What AI Can and Cannot Do Today in Software Development


Without Marketing Hype or Catastrophism: The Real State of AI Across the Software Lifecycle

A standalone article from the series “AI in Business: Expectations vs. Reality”

There are two ways of talking about AI in software development that are both worth avoiding: the unqualified enthusiasm (“AI does everything better and faster”) and the paralyzing skepticism (“it’s all smoke — in two years nobody will remember it”).

Today’s reality is more interesting than either position, and also more practical: AI is extraordinarily good at certain specific things and quite poor at others. The problem is that businesses and media tend to talk about AI as if it were a single, homogeneous thing — when in reality there’s an enormous difference between what AI does well and what people ask it to do.

This article aims to be that map of real capabilities.

The Five Levels of AI Integration in Development

To understand where AI fits in the software development lifecycle (SDLC), it’s useful to think in terms of depth of integration. Not every company is at the same level, and not every company needs to be at the highest one.

Level 1: Individual Productivity (The Copilot Tier)

AI lives in the developer’s code editor. The human has full control: AI suggests, humans decide.

What it does well: code autocompletion, generating functions from comments, explaining unfamiliar code, creating basic unit tests, writing initial documentation.

This is the level with the best benefit/risk ratio for getting started. The impact is immediate and errors are local — easy to catch before they reach the repository.

Level 2: Team Collaboration (The Peer Tier)

AI steps out of the developer’s machine and into the team’s shared space. Pull requests are reviewed by AI as well: it catches logical errors, summarizes changes, and suggests refactors.

Value: reduces the cognitive load on human reviewers and speeds up the time until code is approved and merged. Human reviewers can focus on high-level concerns rather than mechanical details.

Risk: if the team relies too heavily on AI review and relaxes their own, errors that AI misses — especially those requiring an understanding of business context — can slip through.

Level 3: Quality Control in the CI/CD Pipeline (The Gatekeeper Tier)

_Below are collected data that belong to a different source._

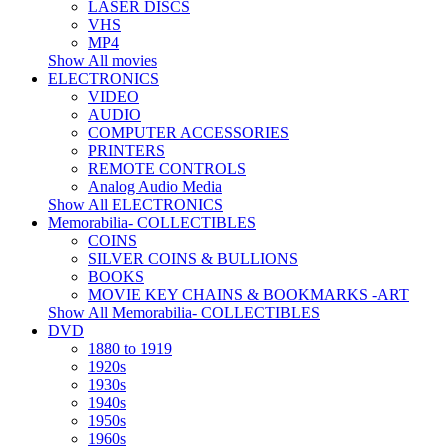
LASER DISCS
VHS
MP4
Show All movies
ELECTRONICS
VIDEO
AUDIO
COMPUTER ACCESSORIES
PRINTERS
REMOTE CONTROLS
Analog Audio Media
Show All ELECTRONICS
Memorabilia- COLLECTIBLES
COINS
SILVER COINS & BULLIONS
BOOKS
MOVIE KEY CHAINS & BOOKMARKS -ART
Show All Memorabilia- COLLECTIBLES
DVD
1880 to 1919
1920s
1930s
1940s
1950s
1960s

AI integrates as a step in the CI/CD pipeline. Here it decides whether something advances to the next environment or gets blocked.

Key capabilities:

  • Predictive testing: instead of running all tests every time, AI predicts which tests are most likely to fail given the specific change, and runs only those. Faster pipelines.
  • Intelligent quality gates: performance analysis to decide whether a build is fit to move to production.
  • Context-aware vulnerability detection: not just finding known vulnerabilities, but evaluating whether they’re exploitable in the specific context of the application.

Risk: this is the first level where AI can block or approve code without direct human intervention on each decision. The responsibility for configuring those gates correctly is entirely human.

Level 4: Operations and Observability (The SRE Tier)

AI monitors the system once it’s in production — what’s known as AIOps.

Capabilities:

  • Detecting traffic anomalies before the system collapses.
  • Self-healing: restarting services or triggering automatic rollback if it detects degradation after a deployment.
  • FinOps: automatically right-sizing servers to avoid cloud waste.

This level delivers real value in high-scale environments. In a startup with moderate traffic, the cost of implementing it exceeds the benefit.

Level 5: AI at the Core of the Product (The Engine Tier)

The team no longer just uses AI as a tool — AI is part of the product itself. This includes:

  • RAG (Retrieval-Augmented Generation): connecting a company’s internal knowledge base to a language model so it can answer questions about up-to-date internal information.
  • Fine-tuning: training a model on your own data to specialize it in your specific domain.
  • Agent orchestration: systems where one AI calls other AIs to autonomously solve complex tasks.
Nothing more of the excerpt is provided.